Yes, it does matter to publishers because it matters to advertisers.
The Interactive Advertising Bureau (IAB) and Media Rating Council (MRC) define viewability as at least 50% of the ad's pixels being visible on the user's screen for a minimum of one second for display ads and two seconds for video ads.
Because advertisers don’t want to pay for non-viewable ad impressions (ads that users won’t see), the viewability metric ensures that advisers pay only for impressions that have a high potential to be seen, enhancing ad performance and optimizing ad revenue.
The CEO/Founder of Assertive Yield, Nils Lind, stated that “Viewability is a crucial factor in revenue optimization. Ads must not only be present on the page but also viewable by users. Advertisers are increasingly adopting a "Viewable CPM" (VCPM) model, where they pay based on the number of viewable impressions rather than the total impressions. This shift in approach reflects the industry's understanding that impressions that go unnoticed hold no value.”
When ads are viewable, advertisers are more likely to see the value of partnering with publishers, leading to long-term relationships and increased ad demand. On the other hand, Demand-side platforms (DSPs) use historical data to determine the value they are willing to bid for a domain's ad impressions.
This value is influenced by the domain's track record of delivering viewable impressions.
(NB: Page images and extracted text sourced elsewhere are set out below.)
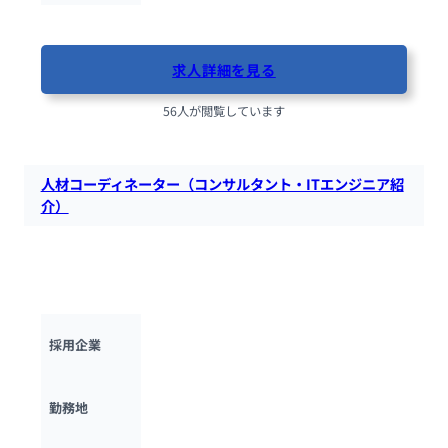
最終更新日：2025年10月17日
求人詳細を見る
56人が閲覧しています
人材コーディネーター（コンサルタント・ITエンジニア紹
介）
INTLOOPにて、人材コーディネーターを募集します。プロフェ
ッショナル人材のキャリア設計し、最適なプロジェクトとのマ
ッチングを支援する役割を担っていただきます。
INTLOOP株式会社
採用企業
東京都
勤務地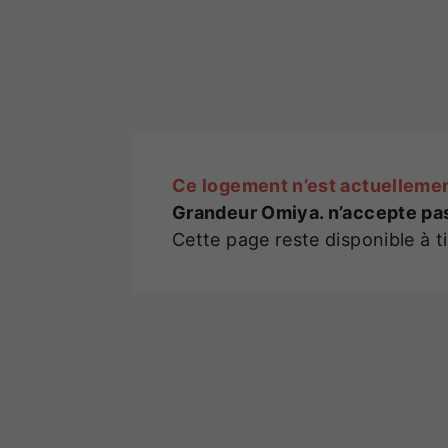
Ce logement n’est actuellemen
Grandeur Omiya. n’accepte pa
Cette page reste disponible à t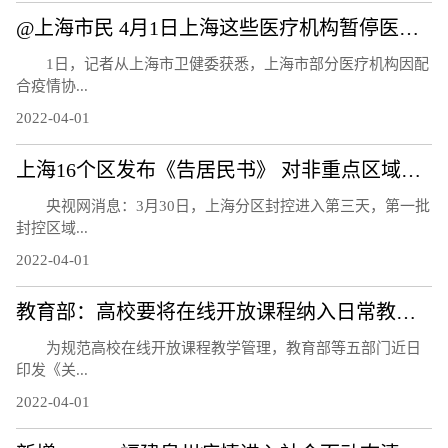
@上海市民 4月1日上海这些医疗机构暂停医疗服务
1日，记者从上海市卫健委获悉，上海市部分医疗机构因配
合疫情协...
2022-04-01
上海16个区发布《告居民书》 对非重点区域居民进行抗原检测
央视网消息：3月30日，上海分区封控进入第三天，第一批
封控区域...
2022-04-01
教育部：高校要将在线开放课程纳入日常教学管理 与线下课程同管理同要求
为规范高校在线开放课程教学管理，教育部等五部门近日
印发《关...
2022-04-01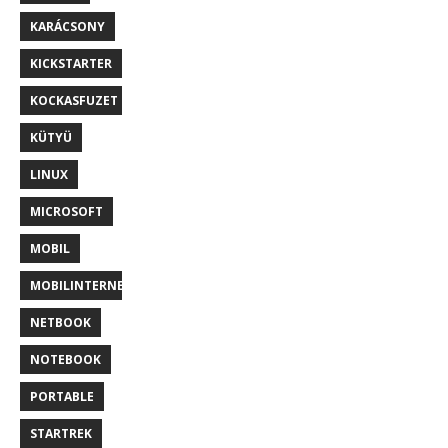
KARÁCSONY
KICKSTARTER
KOCKASFUZET
KÜTYÜ
LINUX
MICROSOFT
MOBIL
MOBILINTERNET
NETBOOK
NOTEBOOK
PORTABLE
STARTREK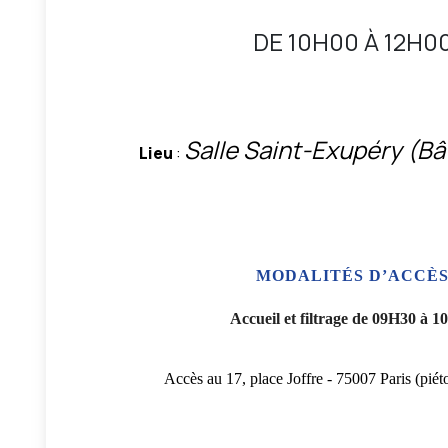
DE 10H00 À 12H0
Salle Saint-Exupéry (Bâ
Lieu
:
MODALITÉS D’ACCÈ
Accueil et filtrage de
09H30 à 1
Accès au 17, place Joffre - 75007 Paris (pié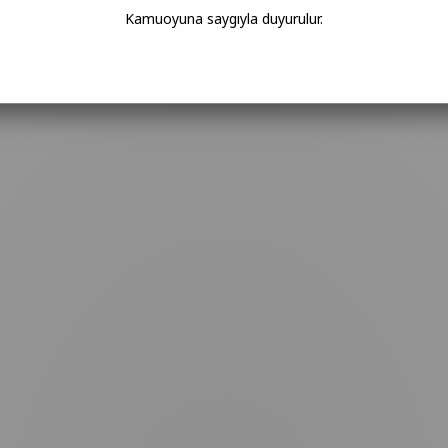
Kamuoyuna saygıyla duyurulur.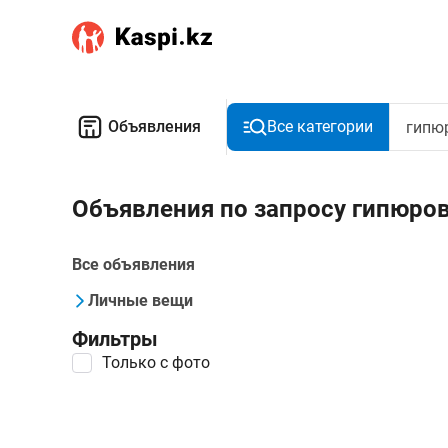
Объявления
Все категории
Объявления по запросу гипюров
Все объявления
Личные вещи
Фильтры
Только с фото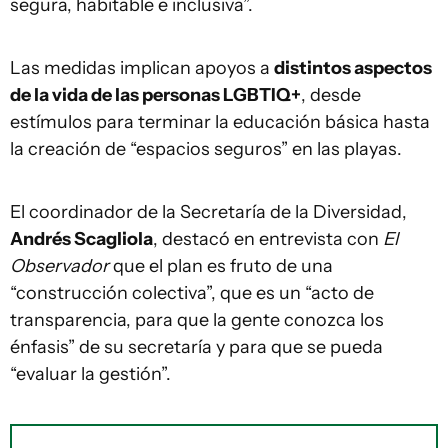
segura, habitable e inclusiva”.
Las medidas implican apoyos a
distintos aspectos
de la vida de las personas LGBTIQ+
, desde
estímulos para terminar la educación básica hasta
la creación de “espacios seguros” en las playas.
El coordinador de la Secretaría de la Diversidad,
Andrés Scagliola
, destacó en entrevista con
El
Observador
que el plan es fruto de una
“construcción colectiva”, que es un “acto de
transparencia, para que la gente conozca los
énfasis” de su secretaría y para que se pueda
“evaluar la gestión”.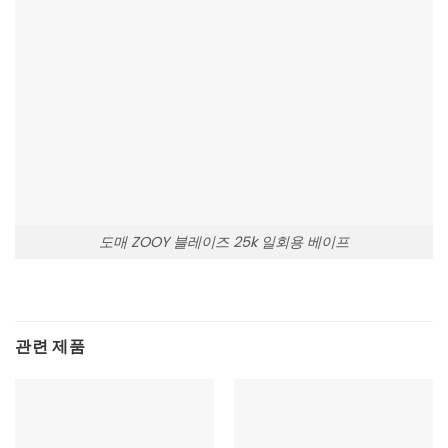
도매 ZOOY 블레이즈 25k 일회용 베이프
관련 제품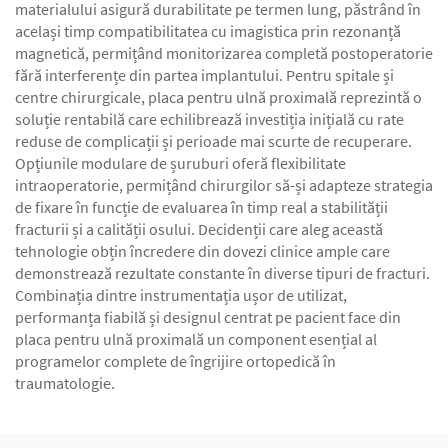
materialului asigură durabilitate pe termen lung, păstrând în
același timp compatibilitatea cu imagistica prin rezonanță
magnetică, permițând monitorizarea completă postoperatorie
fără interferențe din partea implantului. Pentru spitale și
centre chirurgicale, placa pentru ulnă proximală reprezintă o
soluție rentabilă care echilibrează investiția inițială cu rate
reduse de complicații și perioade mai scurte de recuperare.
Opțiunile modulare de șuruburi oferă flexibilitate
intraoperatorie, permițând chirurgilor să-și adapteze strategia
de fixare în funcție de evaluarea în timp real a stabilității
fracturii și a calității osului. Decidenții care aleg această
tehnologie obțin încredere din dovezi clinice ample care
demonstrează rezultate constante în diverse tipuri de fracturi.
Combinația dintre instrumentația ușor de utilizat,
performanța fiabilă și designul centrat pe pacient face din
placa pentru ulnă proximală un component esențial al
programelor complete de îngrijire ortopedică în
traumatologie.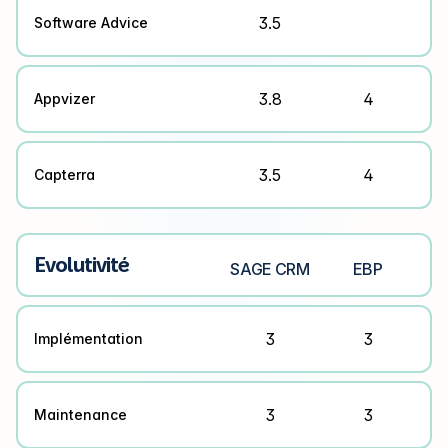
3.5
Software Advice
3.8
4
Appvizer
3.5
4
Capterra
Evolutivité
SAGE CRM
EBP
3
3
Implémentation
3
3
Maintenance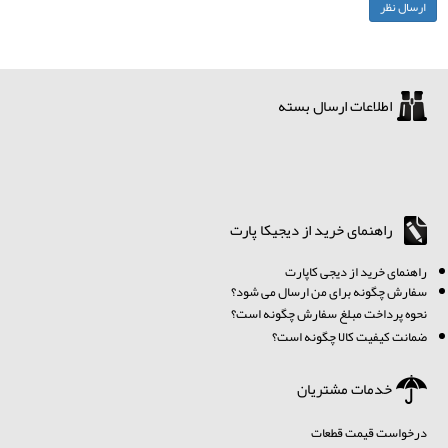
اطلاعات ارسال بسته
راهنمای خرید از دیجیکا پارت
ر
اهنمای خرید از دیجی کاپارت
سفارش چگونه برای من ارسال می شود؟
نحوه پرداخت مبلغ سفارش چگونه است؟
ضمانت کیفیت کالا چگونه است؟
خدمات مشتریان
درخواست قیمت قطعات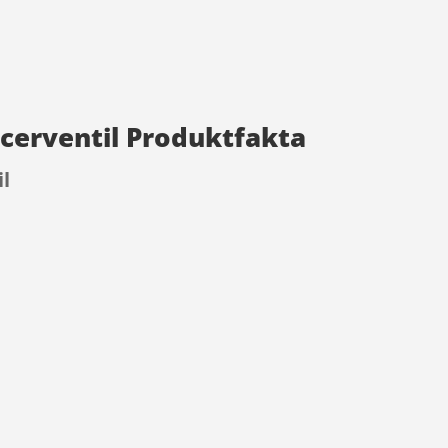
acerventil Produktfakta
il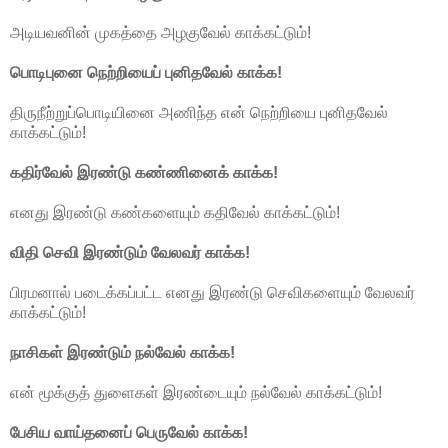
அடியவனின் முகத்தை அழகுவேல் காக்கட்டும்!
பொடிபுனை நெற்றியைப் புனிதவேல் காக்க!
திருநீற்றுப்பொடியினை அணிந்த என் நெற்றியை புனிதவேல்
காக்கட்டும்!
கதிர்வேல் இரண்டு கண்ணினைக் காக்க!
எனது இரண்டு கண்களையும் கதிவேல் காக்கட்டும்!
விதி செவி இரண்டும் வேலவர் காக்க!
பிரமனால் படைக்கப்பட்ட எனது இரண்டு செவிகளையும் வேலவர்
காக்கட்டும்!
நாசிகள் இரண்டும் நல்வேல் காக்க!
என் மூக்குத் துளைகள் இரண்டையும் நல்வேல் காக்கட்டும்!
பேசிய வாய்தனைப் பெருவேல் காக்க!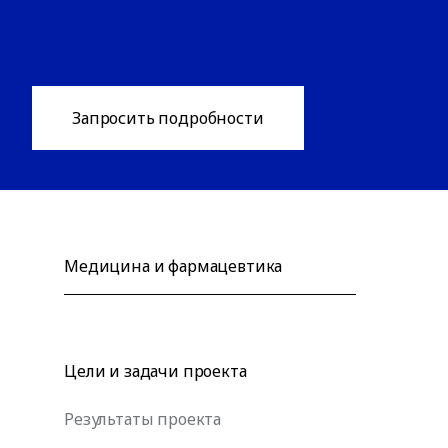
Запросить подробности
Медицина и фармацевтика
Цели и задачи проекта
Результаты проекта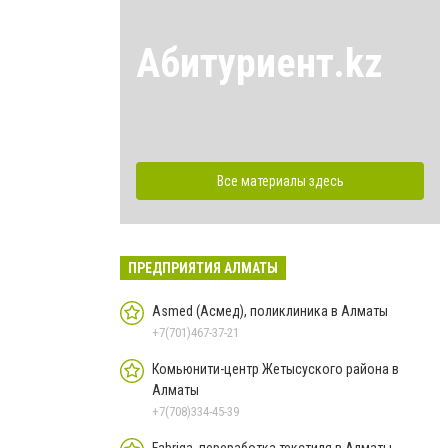
Абитуриент.kz
Все материалы здесь
ПРЕДПРИЯТИЯ АЛМАТЫ
Asmed (Асмед), поликлиника в Алматы
+7(701)467-37-21
Комьюнити-центр Жетысуского района в
Алматы
+7(708)334-45-39
Fabriqa, переработка текстиля в Алматы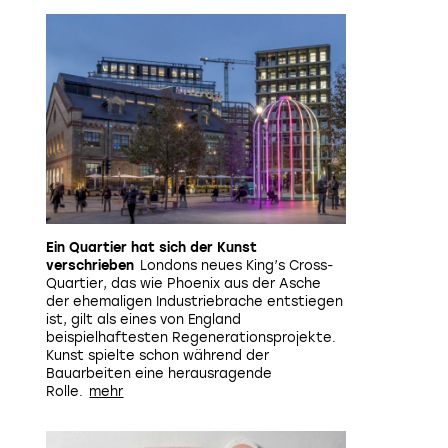
Ein Quartier hat sich der Kunst
verschrieben
Londons neues King’s Cross-
Quartier, das wie Phoenix aus der Asche
der ehemaligen Industriebrache entstiegen
ist, gilt als eines von England
beispielhaftesten Regenerationsprojekte.
Kunst spielte schon während der
Bauarbeiten eine herausragende
Rolle.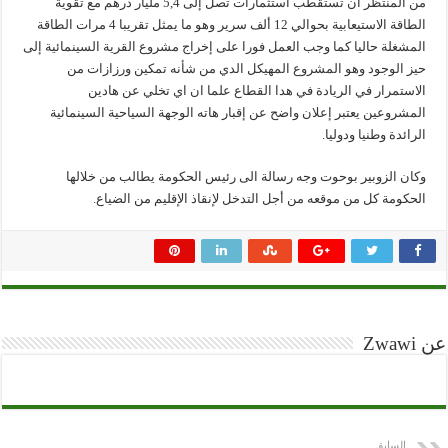
من المنتظر ان تستقطب استثمارات تصل إلى 5,4 مليار درهم مع تقوية
الطاقة الاستيعابية بحوالي 12 ألف سرير وهو ما يمثل تقريبا 4 مرات الطاقة
المشغلة حاليا كما وجب العمل فورا على إخراج مشروع القرية السينمائية إلى
حيز الوجود وهو المشروع المهيكل الدي من شأنه تمكين ورزازات من
الاستمرار في الريادة في هدا القطاع علما ان اي تخلي عن هادين
المشروعين يعتبر إعلان واضح عن إقبار هاته الوجهة السياحية السينمائية
الرائدة وطنيا ودوليا.
وكان الزوبير بوحوت وجه رسالة الى رئيس الحكومة يطالب من خلالها
الحكومة كل من موقعه من أجل التدخل لإنقاذ الإقليم من الضياع.
عن Zwawi
السابق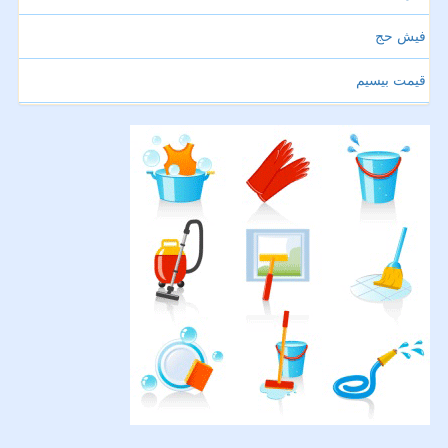
فیش حج
قیمت بیسیم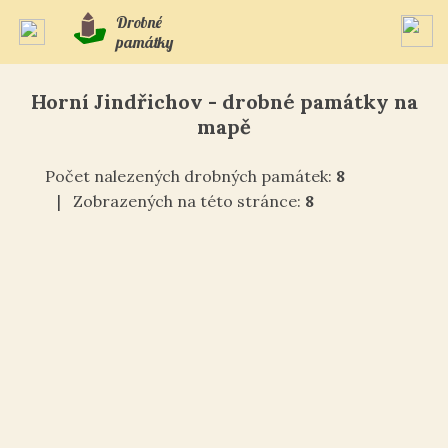
Drobné
památky
Horní Jindřichov - drobné památky na
mapě
Počet nalezených drobných památek:
8
| Zobrazených na této stránce:
8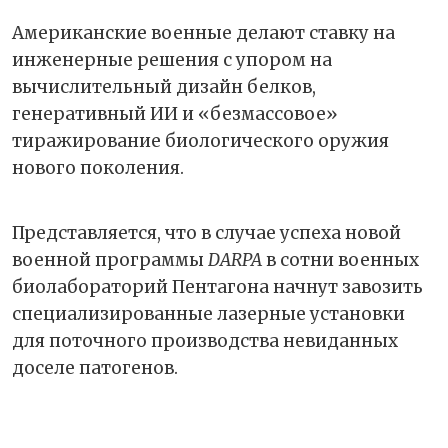
Американские военные делают ставку на
инженерные решения с упором на
вычислительный дизайн белков,
генеративный ИИ и «безмассовое»
тиражирование биологического оружия
нового поколения.
Представляется, что в случае успеха новой
военной программы
DARPA
в сотни военных
биолабораторий Пентагона начнут завозить
специализированные лазерные установки
для поточного производства невиданных
доселе патогенов.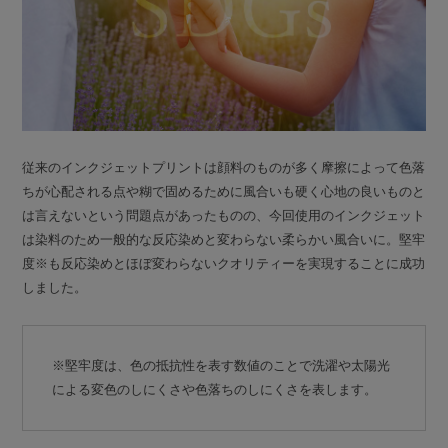
従来のインクジェットプリントは顔料のものが多く摩擦によって色落
ちが心配される点や糊で固めるために風合いも硬く心地の良いものと
は言えないという問題点があったものの、今回使用のインクジェット
は染料のため一般的な反応染めと変わらない柔らかい風合いに。堅牢
度※も反応染めとほぼ変わらないクオリティーを実現することに成功
しました。
※堅牢度は、色の抵抗性を表す数値のことで洗濯や太陽光
による変色のしにくさや色落ちのしにくさを表します。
This underscores the importance of ensuring that ads are strategically placed for maximum visibility, aligning with the advertisers' goals.
But what does this mean for publishers? Should they aim for a100% viewability? - No, because it’s impossible to achieve it on one hand, and on the other it would heavily reduce the amount of ad impressions served on the page. Then - should they put as many ads on the page as they can? - No, because their inventory is going to get less valuable over time.
Somewhat a standard for an optimized in-content display ad unit viewability is to be considered at above 70% - at this point more advertiser demand has been unlocked for publishers - the one that targets high-viewability ads.
It’s also a sufficient number, to enable publishers to lazyload one or two ads below the fold (BTF), with the premise that the reader will scroll there and reach them, without risking the user to reach an ad space that is yet to load the creative (which will also lower viewability).
The main issue perhaps is that it’s hard to test it - different partners have different rolling averages and methods to address this, so if you optimize your inventory today - you will have to do it on the entire website at once and wait for the demand to catch up, while seemingly losing money - at least in the short term.
When it comes to the more in-depth metric here - time-in-view for ad impressions - there is a market yet to be developed - so perhaps it makes sense to keep an eye on the Attention metric as well.
When you go back to the basic concept of revenue, it's by definition influenced by a couple of things - the amount of inventory you have and the CPMs you are able to monetize that inventory with.
Now when you dive deeper into the many many factors that influence both of these, you might notice that viewability is one of the things that has an effect on both.
All things unchanged, higher viewability will have a negative impact on the number of ads you are serving, simply because you are aiming to serve the ads that have the highest chance of getting into the person's screen.
But if you go for it - in the long term - this should influence CPMs positively. The art is in balancing these two.
As a publisher, looking solely at the amount of revenue generated on a page at a basic level hides essential KPIs that significantly influence revenue over time. It also fails to account for the costs associated with generating that revenue.
As we all know, revenue generation is a critical aspect of your website's success, however, merely looking at the basic revenue figures generated from the viewability metric alone is not enough.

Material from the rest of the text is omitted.